Ma-Anne Dionisio (born 16 July 1973) is a Filipino-Canadian singer and actress.

Early life 
She is the middle child of five sisters; her parents moved the family from the Philippines to Canada in 1990.

Career 
After some encouragement from people who had heard her sing, she won a leading role in Experience Canada, a musical tour that celebrated Canada's 125th anniversary. A TV presentation of the show was seen by someone in the Toronto casting department Miss Saigon who arranged for an audition for the role of Kim in the musical.
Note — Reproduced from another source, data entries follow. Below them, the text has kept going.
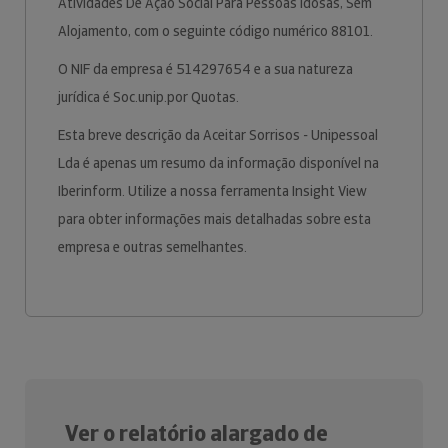
Atividades De Ação Social Para Pessoas Idosas, Sem
Alojamento, com o seguinte código numérico 88101.
O NIF da empresa é 514297654 e a sua natureza
jurídica é Soc.unip.por Quotas.
Esta breve descrição da Aceitar Sorrisos - Unipessoal
Lda é apenas um resumo da informação disponível na
Iberinform. Utilize a nossa ferramenta Insight View
para obter informações mais detalhadas sobre esta
empresa e outras semelhantes.
Ver o relatório alargado de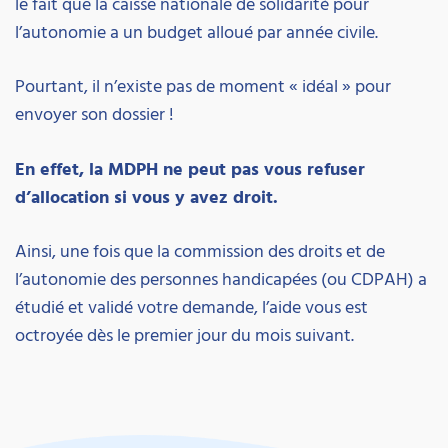
le fait que la caisse nationale de solidarité pour
l’autonomie a un budget alloué par année civile.
Pourtant, il n’existe pas de moment « idéal » pour
envoyer son dossier !
En effet, la MDPH ne peut pas vous refuser
d’allocation si vous y avez droit.
Ainsi, une fois que la commission des droits et de
l’autonomie des personnes handicapées (ou CDPAH) a
étudié et validé votre demande, l’aide vous est
octroyée dès le premier jour du mois suivant.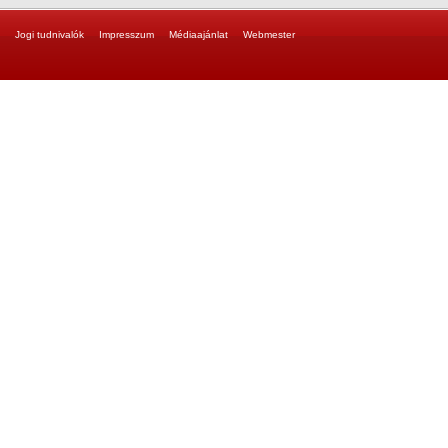
Jogi tudnivalók
Impresszum
Médiaajánlat
Webmester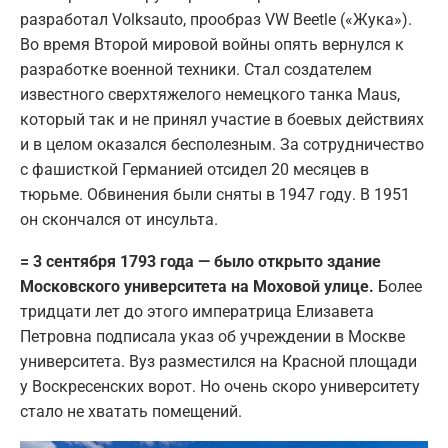
разработал Volksauto, прообраз VW Beetle («Жука»).
Во время Второй мировой войны опять вернулся к
разработке военной техники. Стал создателем
известного сверхтяжелого немецкого танка Maus,
который так и не принял участие в боевых действиях
и в целом оказался бесполезным. За сотрудничество
с фашисткой Германией отсидел 20 месяцев в
тюрьме. Обвинения были сняты в 1947 году. В 1951
он скончался от инсульта.
= 3 сентября 1793 года — было открыто здание
Московского университета на Моховой улице.
Более
тридцати лет до этого императрица Елизавета
Петровна подписала указ об учреждении в Москве
университета. Вуз разместился на Красной площади
у Воскресенских ворот. Но очень скоро университету
стало не хватать помещений.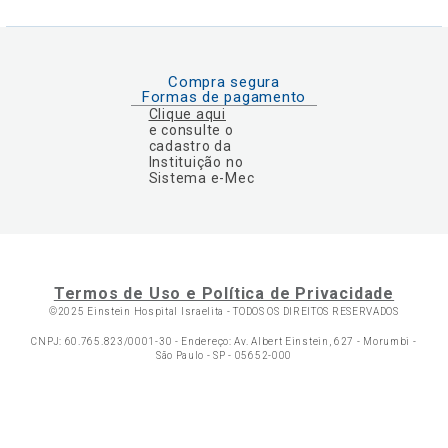
Compra segura
Formas de pagamento
Clique aqui
e consulte o
cadastro da
Instituição no
Sistema e-Mec
Termos de Uso e Política de Privacidade
©2025 Einstein Hospital Israelita -
TODOS OS DIREITOS RESERVADOS
CNPJ: 60.765.823/0001-30 - Endereço: Av. Albert Einstein, 627 - Morumbi -
São Paulo - SP - 05652-000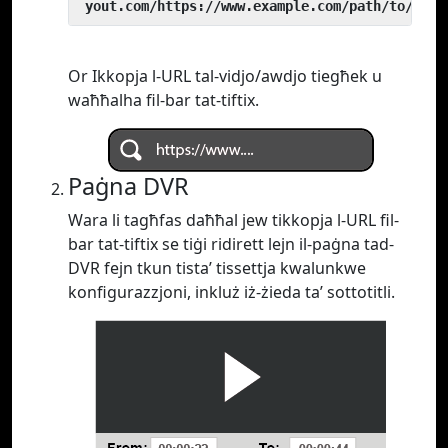
 yout.com/https://www.example.com/path/to/vide
Or Ikkopja l-URL tal-vidjo/awdjo tiegħek u
waħħalha fil-bar tat-tiftix.
Paġna DVR
Wara li tagħfas daħħal jew tikkopja l-URL fil-
bar tat-tiftix se tiġi ridirett lejn il-paġna tad-
DVR fejn tkun tista’ tissettja kwalunkwe
konfigurazzjoni, inkluż iż-żieda ta’ sottotitli.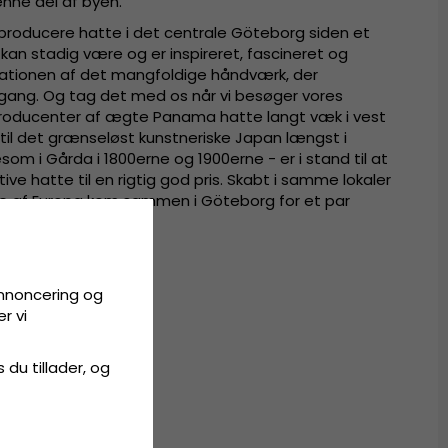
enne del af byen.
 producere hatte i det centrale Göteborg siden et
kan stadig være og er inspireret, fascineret og
ovationen af det mangfoldige håndværk, der
ang. Og tag det med os når vi besøger vores
 producenter af ægte Panama hatte langt væk i vest
r til det grænseløst kunstneriske Japan længst i
gesom i Gårda i 1800erne og 1900erne - er i stand til at
ve hatte til en rigtig god pris. Skabt i samme lokaler
dele af Europa kom sammen i Göteborg for et par
annoncering og
r vi
t panamastrå.
s du tillader, og
anamastrå
.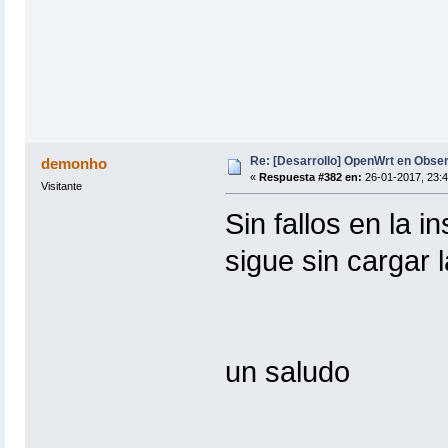
Re: [Desarrollo] OpenWrt en Obs
demonho
«
Respuesta #382 en:
26-01-2017, 23:4
Visitante
Sin fallos en la i
sigue sin cargar l
un saludo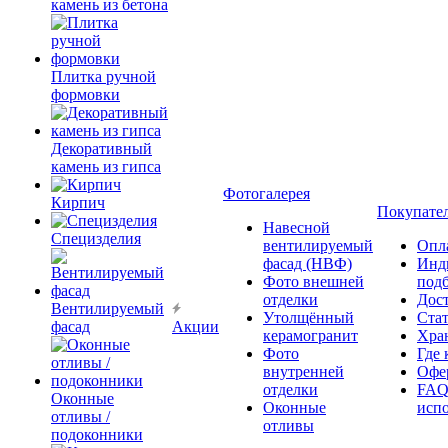
камень из бетона
Плитка ручной
формовки
Декоративный
камень из гипса
Фотогалерея
Кирпич
Покупате
Навесной
Специзделия
вентилируемый
Опл
фасад (НВФ)
Инд
Фото внешней
под
отделки
Дос
Вентилируемый
Утолщённый
Ста
фасад
Акции
керамогранит
Хра
Фото
Где 
внутренней
Офер
отделки
FAQ
Оконные
Оконные
исп
отливы /
отливы
подоконники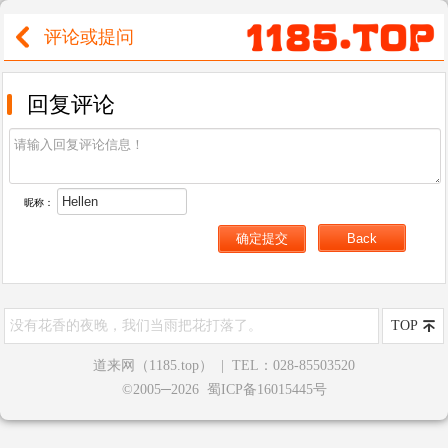
评论或提问
回复评论
昵称：
没有花香的夜晚，我们当雨把花打落了。
TOP
道来网（1185.top）
|
TEL：028-85503520
©2005─2026 蜀ICP备16015445号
She won the role and was a celebrated success, earning  nominations for the Dora Mavor Moore Award for Best Actress in a Musical in 1994 and in 2011. Dionisio has since performed as Kim in British, Australian and American productions of Miss Saigon.
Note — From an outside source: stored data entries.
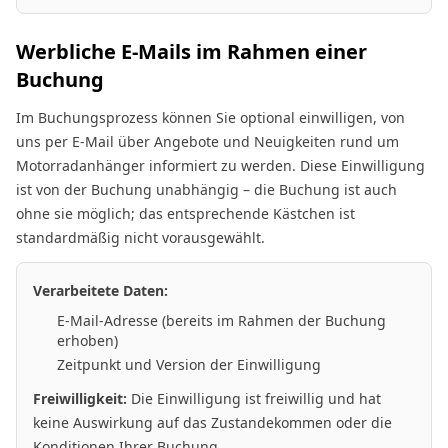
Werbliche E-Mails im Rahmen einer
Buchung
Im Buchungsprozess können Sie optional einwilligen, von
uns per E-Mail über Angebote und Neuigkeiten rund um
Motorradanhänger informiert zu werden. Diese Einwilligung
ist von der Buchung unabhängig – die Buchung ist auch
ohne sie möglich; das entsprechende Kästchen ist
standardmäßig nicht vorausgewählt.
Verarbeitete Daten:
E-Mail-Adresse (bereits im Rahmen der Buchung
erhoben)
Zeitpunkt und Version der Einwilligung
Freiwilligkeit:
Die Einwilligung ist freiwillig und hat
keine Auswirkung auf das Zustandekommen oder die
Konditionen Ihrer Buchung.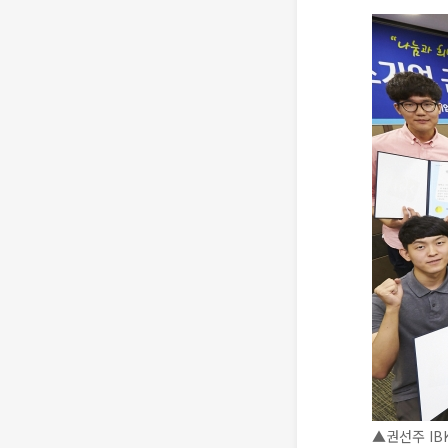
▲권선주 IB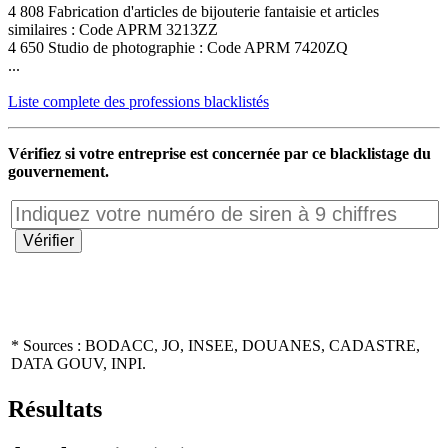
4 808 Fabrication d'articles de bijouterie fantaisie et articles
similaires : Code APRM 3213ZZ
4 650 Studio de photographie : Code APRM 7420ZQ
...
Liste complete des professions blacklistés
Vérifiez si votre entreprise est concernée par ce blacklistage du
gouvernement.
* Sources : BODACC, JO, INSEE, DOUANES, CADASTRE,
DATA GOUV, INPI.
Résultats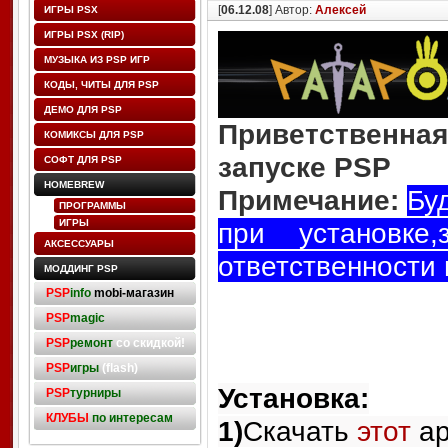
[
06.12.08
] Автор:
Алексей
ИГРЫ PSX
ИГРЫ PSX (RIP)
МУЗЫКА ИЗ PSP ИГР
КОДЫ, ЧИТЫ ДЛЯ PSP
ДЕМО ДЛЯ PSP
Приветственная
КОМИКСЫ ДЛЯ PSP
запуске
PSP
СОФТ ДЛЯ PSP
HOMEBREW
Примечание:
Бу
ПРОГРАММЫ
ИГРЫ
при установке
АКСЕССУАРЫ
ответственности н
МОДДИНГ PSP
PSP
info
mobi-магазин
PSP
magic
PSP
ремонт
со скидкой!
PSP
игры
(flash)
Установка:
PSP
турниры
КЛУБЫ
по интересам
1)
Скачать
этот
ар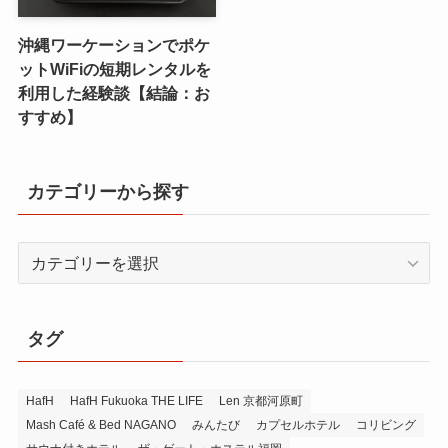
沖縄ワーケーションでポケ
ットWiFiの短期レンタルを
利用した経験談【結論：お
すすめ】
カテゴリーから探す
カ
テ
ゴ
リ
タグ
ー
か
ら
HafH
HafH Fukuoka THE LIFE
Len 京都河原町
Mash Café & Bed NAGANO
みんたび
カプセルホテル
コリビング
探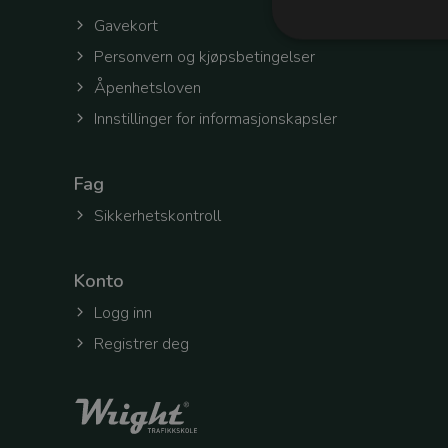
Gavekort
Personvern og kjøpsbetingelser
Åpenhetsloven
Innstillinger for informasjonskapsler
Strengt nødvendige c
Nettsiden vil ikke fun
Navn
Fag
refreshToken
Sikkerhetskontroll
Konto
selectedOfficeId
Logg inn
Registrer deg
token
workingContext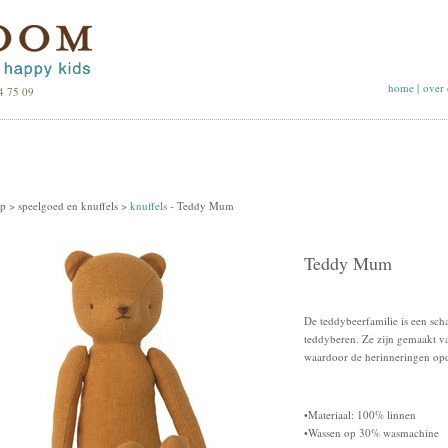
home
|
over 
4 75 09
p >
speelgoed en knuffels
>
knuffels
-
Teddy Mum
Teddy Mum
De teddybeerfamilie is een scha
teddyberen. Ze zijn gemaakt v
waardoor de herinneringen op
•Materiaal: 100% linnen
•Wassen op 30% wasmachine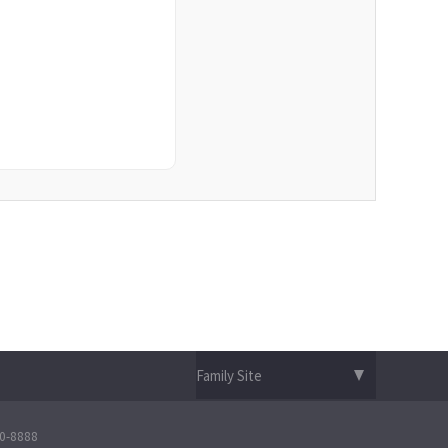
-8888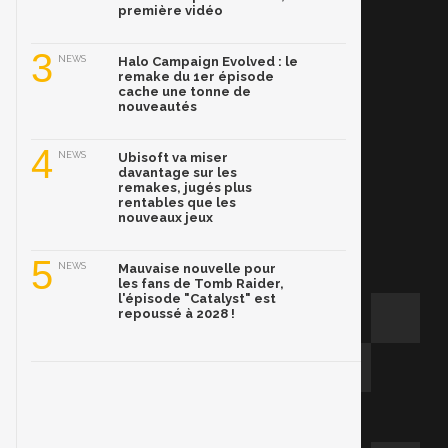
première vidéo
3
NEWS
Halo Campaign Evolved : le
remake du 1er épisode
cache une tonne de
nouveautés
4
NEWS
Ubisoft va miser
davantage sur les
remakes, jugés plus
rentables que les
nouveaux jeux
5
NEWS
Mauvaise nouvelle pour
les fans de Tomb Raider,
l'épisode "Catalyst" est
repoussé à 2028 !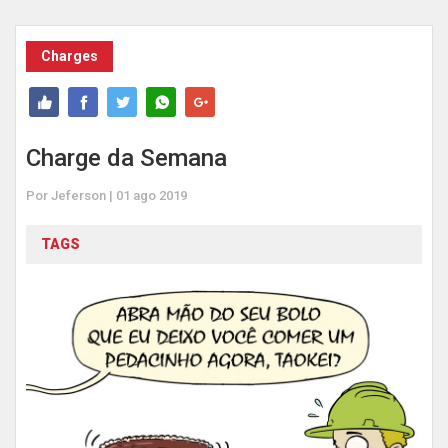
Charges
Charge da Semana
Por Jeferson | 01 ago 2019
TAGS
She played the role of Éponine in the U.S. touring company of Les Misérables, joining Lea Salonga as the second Asian to play Éponine in western theater.

She played Bertrande de Rols in Martin Guerre in London, performed in West Side Story as Maria at the Stratford Festival in 1999, and appeared on Broadway as Little Girl in the 2002 revival of Flower Drum Song.

In July 2008, Dionisio reprised her original role as Kim in the seated production of Miss Saigon at The Muny in St. Louis, Missouri. In July 2010, she also reprised this role in the second Toronto, Ontario, Canada production. She originally played this role in the original Toronto production in 1993, which also launched her career.

She is a founding artist of Theatre 20, a musical theatre company in Toronto formed by artists in 2009, and performed in Theatre 20's 2011 Concert Series at the Panasonic Theatre.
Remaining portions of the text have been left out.